[Oslc-Automation] Synchronous execution
John Arwe
johnarwe at us.ibm.com
Thu Jun 13 13:10:02 EDT 2013
Simple answer, my reading is that either representation is allowed; I
think that is in line with the authors' intent (speaking as one of them,
and as the motivator/advocate for this style in 2.0). The implementation
I am familiar with using this style uses the second form (multityping).

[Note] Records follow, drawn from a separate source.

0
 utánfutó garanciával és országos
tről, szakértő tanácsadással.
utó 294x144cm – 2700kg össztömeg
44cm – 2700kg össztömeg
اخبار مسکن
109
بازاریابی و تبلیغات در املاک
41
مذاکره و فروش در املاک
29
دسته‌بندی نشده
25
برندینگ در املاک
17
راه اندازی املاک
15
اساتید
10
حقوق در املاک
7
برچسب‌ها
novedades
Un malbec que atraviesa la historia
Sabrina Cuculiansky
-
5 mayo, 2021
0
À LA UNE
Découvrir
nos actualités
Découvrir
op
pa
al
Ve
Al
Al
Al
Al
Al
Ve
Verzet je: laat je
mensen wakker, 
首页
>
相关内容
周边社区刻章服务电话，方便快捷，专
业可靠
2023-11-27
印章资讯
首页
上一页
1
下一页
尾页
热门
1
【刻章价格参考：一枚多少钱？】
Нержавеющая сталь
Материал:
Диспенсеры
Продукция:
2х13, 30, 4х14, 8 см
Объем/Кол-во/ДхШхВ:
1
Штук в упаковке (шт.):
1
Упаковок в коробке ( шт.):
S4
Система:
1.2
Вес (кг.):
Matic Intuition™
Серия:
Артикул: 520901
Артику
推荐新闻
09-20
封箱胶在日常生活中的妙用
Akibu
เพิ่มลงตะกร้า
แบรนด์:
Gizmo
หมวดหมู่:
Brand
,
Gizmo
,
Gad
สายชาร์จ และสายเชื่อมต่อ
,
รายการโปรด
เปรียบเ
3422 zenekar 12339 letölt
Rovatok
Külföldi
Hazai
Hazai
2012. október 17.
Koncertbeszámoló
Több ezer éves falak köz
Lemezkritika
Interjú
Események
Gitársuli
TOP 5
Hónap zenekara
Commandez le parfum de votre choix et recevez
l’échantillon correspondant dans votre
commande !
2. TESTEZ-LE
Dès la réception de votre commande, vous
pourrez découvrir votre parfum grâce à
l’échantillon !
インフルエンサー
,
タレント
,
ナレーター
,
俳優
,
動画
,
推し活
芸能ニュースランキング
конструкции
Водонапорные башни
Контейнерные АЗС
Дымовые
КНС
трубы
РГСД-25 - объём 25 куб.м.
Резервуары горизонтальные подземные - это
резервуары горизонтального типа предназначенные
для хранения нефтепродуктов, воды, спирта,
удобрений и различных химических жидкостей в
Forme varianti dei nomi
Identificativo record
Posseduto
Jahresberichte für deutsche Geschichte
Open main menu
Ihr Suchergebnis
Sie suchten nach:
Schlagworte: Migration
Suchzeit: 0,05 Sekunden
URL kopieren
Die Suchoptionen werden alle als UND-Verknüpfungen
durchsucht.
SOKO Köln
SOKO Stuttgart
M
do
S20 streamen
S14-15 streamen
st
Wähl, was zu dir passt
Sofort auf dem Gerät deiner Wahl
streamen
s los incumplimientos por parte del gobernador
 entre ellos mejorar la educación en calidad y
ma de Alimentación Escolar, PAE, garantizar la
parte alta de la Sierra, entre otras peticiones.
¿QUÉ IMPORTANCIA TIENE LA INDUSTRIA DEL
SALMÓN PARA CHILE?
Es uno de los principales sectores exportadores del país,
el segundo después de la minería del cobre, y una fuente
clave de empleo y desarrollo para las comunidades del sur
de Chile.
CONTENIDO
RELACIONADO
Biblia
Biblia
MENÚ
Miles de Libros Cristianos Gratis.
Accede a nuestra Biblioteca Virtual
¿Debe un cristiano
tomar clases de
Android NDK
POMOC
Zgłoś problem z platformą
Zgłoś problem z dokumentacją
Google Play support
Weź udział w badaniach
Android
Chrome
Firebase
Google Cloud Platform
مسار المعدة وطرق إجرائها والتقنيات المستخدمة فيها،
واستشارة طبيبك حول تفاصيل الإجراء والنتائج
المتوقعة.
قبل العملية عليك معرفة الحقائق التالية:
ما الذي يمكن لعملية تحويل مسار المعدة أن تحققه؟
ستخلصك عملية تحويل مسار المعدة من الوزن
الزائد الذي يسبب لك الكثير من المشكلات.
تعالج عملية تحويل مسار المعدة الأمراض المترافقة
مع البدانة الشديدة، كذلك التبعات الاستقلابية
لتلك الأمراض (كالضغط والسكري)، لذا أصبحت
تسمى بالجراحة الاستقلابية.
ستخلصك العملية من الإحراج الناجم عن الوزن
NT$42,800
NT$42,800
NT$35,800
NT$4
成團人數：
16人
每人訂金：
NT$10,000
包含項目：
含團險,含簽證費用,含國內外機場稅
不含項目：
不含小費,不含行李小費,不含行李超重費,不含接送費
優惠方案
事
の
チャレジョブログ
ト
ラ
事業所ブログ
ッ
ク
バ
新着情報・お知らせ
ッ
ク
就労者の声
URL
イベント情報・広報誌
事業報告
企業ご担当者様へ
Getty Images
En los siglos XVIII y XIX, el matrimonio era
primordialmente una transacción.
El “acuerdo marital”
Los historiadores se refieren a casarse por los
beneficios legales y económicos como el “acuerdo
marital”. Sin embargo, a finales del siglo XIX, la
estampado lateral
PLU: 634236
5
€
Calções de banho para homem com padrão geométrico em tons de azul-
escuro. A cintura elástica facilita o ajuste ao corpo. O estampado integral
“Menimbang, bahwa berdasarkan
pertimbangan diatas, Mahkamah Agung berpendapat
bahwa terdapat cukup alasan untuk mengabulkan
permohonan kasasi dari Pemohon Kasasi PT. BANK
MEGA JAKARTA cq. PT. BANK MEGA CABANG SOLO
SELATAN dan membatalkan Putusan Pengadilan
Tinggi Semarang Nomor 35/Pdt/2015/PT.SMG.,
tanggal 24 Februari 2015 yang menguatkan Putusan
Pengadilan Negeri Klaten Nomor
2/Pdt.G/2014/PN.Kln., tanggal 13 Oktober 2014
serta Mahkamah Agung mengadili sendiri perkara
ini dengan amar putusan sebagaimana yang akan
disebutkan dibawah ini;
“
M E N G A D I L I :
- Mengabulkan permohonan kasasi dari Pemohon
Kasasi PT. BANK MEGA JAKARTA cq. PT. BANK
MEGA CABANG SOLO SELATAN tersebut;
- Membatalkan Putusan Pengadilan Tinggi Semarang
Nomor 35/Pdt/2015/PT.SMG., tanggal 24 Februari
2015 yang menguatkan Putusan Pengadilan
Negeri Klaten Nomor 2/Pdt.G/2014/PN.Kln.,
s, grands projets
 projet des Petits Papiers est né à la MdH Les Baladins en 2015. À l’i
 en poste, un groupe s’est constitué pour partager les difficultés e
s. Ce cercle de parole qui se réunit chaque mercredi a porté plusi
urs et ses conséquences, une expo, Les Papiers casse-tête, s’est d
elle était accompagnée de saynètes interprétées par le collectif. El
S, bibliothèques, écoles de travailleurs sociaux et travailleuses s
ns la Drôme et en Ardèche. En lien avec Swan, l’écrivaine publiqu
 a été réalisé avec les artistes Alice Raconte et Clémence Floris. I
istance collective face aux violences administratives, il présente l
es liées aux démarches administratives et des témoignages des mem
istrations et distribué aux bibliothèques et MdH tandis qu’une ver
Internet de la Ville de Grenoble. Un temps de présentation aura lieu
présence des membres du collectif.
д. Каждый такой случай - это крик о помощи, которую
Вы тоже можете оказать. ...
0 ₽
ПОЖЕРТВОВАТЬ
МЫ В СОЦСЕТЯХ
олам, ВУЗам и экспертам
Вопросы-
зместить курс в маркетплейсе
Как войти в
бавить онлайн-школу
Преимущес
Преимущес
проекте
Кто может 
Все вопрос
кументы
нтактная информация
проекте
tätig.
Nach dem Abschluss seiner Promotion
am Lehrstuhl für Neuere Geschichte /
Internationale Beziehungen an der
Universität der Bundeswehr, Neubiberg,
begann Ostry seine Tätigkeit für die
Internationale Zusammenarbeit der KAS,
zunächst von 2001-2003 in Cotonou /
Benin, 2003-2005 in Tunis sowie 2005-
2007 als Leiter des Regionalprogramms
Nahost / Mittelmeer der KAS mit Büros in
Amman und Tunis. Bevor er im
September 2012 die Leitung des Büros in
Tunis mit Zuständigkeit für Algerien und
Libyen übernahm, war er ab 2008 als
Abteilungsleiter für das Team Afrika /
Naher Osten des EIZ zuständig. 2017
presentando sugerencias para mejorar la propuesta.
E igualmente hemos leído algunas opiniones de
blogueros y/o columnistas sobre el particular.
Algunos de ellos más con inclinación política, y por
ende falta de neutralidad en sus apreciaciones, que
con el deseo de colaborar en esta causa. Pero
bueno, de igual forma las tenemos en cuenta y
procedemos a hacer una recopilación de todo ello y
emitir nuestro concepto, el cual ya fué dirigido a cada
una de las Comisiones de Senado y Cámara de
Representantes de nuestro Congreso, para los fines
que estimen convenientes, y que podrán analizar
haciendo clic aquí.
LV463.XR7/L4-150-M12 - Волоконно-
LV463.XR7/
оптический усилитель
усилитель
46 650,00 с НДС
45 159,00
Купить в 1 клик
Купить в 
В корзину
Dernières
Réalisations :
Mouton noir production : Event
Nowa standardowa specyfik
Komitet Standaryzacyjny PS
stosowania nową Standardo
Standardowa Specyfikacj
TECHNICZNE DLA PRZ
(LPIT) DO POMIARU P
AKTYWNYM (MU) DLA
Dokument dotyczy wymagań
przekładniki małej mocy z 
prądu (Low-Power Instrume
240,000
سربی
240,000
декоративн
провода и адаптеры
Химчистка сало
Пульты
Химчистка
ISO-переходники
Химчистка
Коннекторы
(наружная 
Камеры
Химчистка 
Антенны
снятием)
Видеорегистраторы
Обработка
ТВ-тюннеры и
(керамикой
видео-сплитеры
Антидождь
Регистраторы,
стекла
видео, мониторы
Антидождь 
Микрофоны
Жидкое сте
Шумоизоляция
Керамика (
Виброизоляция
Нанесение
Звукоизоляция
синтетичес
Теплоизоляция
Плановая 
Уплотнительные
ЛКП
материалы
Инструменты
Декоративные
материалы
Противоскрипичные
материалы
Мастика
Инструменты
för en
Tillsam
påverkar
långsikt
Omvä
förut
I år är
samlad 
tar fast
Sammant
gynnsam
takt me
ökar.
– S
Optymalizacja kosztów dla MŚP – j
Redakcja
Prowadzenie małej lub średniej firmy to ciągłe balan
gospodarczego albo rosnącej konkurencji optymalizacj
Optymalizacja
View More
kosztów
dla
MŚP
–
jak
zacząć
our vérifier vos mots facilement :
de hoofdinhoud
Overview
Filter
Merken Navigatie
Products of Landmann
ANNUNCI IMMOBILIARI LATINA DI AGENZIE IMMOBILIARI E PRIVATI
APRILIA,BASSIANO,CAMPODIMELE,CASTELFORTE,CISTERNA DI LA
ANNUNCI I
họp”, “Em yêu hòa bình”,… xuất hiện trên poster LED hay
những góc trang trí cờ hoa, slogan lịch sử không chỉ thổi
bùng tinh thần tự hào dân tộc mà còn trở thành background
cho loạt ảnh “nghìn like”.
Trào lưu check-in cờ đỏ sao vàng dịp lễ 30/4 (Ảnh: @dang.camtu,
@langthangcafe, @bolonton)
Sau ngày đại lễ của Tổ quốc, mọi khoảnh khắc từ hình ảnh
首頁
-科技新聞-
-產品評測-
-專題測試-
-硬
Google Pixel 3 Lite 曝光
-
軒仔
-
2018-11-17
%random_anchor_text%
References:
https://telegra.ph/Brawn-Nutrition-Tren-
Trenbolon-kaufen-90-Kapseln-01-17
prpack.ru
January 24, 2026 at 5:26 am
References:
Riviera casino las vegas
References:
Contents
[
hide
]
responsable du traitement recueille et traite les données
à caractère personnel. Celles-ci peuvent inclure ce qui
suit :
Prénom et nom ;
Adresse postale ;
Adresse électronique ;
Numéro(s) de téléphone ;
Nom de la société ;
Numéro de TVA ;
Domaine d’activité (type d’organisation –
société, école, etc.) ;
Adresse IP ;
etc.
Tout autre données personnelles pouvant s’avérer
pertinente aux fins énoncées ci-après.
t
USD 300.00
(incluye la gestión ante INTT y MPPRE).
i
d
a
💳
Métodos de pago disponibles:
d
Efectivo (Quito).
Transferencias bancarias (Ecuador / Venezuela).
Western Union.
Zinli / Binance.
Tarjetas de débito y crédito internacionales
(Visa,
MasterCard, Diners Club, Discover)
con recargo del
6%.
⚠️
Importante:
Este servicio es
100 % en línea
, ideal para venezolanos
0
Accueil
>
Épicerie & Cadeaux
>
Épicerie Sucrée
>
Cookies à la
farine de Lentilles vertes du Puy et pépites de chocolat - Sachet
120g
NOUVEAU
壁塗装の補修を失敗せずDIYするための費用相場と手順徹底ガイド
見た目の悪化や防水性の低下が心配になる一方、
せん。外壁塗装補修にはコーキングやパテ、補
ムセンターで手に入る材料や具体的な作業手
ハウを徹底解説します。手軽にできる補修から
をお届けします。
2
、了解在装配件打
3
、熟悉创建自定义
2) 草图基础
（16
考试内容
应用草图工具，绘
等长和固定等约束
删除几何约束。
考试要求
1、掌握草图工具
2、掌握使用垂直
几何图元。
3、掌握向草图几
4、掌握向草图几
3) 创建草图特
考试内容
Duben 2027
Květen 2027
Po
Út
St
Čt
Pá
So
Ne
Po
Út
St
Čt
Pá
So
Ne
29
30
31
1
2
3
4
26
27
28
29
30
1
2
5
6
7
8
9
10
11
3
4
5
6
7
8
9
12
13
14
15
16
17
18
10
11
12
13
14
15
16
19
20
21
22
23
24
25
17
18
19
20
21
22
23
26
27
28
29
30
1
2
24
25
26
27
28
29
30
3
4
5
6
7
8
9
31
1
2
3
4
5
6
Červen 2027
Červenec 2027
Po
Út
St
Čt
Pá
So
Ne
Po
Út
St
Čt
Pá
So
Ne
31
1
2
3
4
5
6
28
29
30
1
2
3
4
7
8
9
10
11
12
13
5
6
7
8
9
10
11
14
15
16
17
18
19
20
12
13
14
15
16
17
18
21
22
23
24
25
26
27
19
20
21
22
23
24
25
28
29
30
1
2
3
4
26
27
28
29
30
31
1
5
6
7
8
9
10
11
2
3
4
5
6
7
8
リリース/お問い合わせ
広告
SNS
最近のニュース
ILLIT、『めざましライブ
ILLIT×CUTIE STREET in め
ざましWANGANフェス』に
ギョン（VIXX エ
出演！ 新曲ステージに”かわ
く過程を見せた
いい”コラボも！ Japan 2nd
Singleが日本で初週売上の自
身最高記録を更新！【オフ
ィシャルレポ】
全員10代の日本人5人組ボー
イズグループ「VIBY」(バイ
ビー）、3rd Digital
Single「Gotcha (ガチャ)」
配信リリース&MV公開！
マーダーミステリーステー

"always 404" allowed? yes. 2.0 does not specifically encourage this
behavior, but again it is allowed by what is said. Indeed it must be by
some reckonings, otherwise server implementations would be constrained
from ever garbage-collecting old resources even if failing to do so
crashed said servers.
> If that is true, then is the URI still needed in the RDF in order to
have a value to set for the oslc_auto:producedByAutomationRequest
property,
That property is 0:1 in the spec, so (definitionally) I think the answer
is no URI is required; could be a blank node.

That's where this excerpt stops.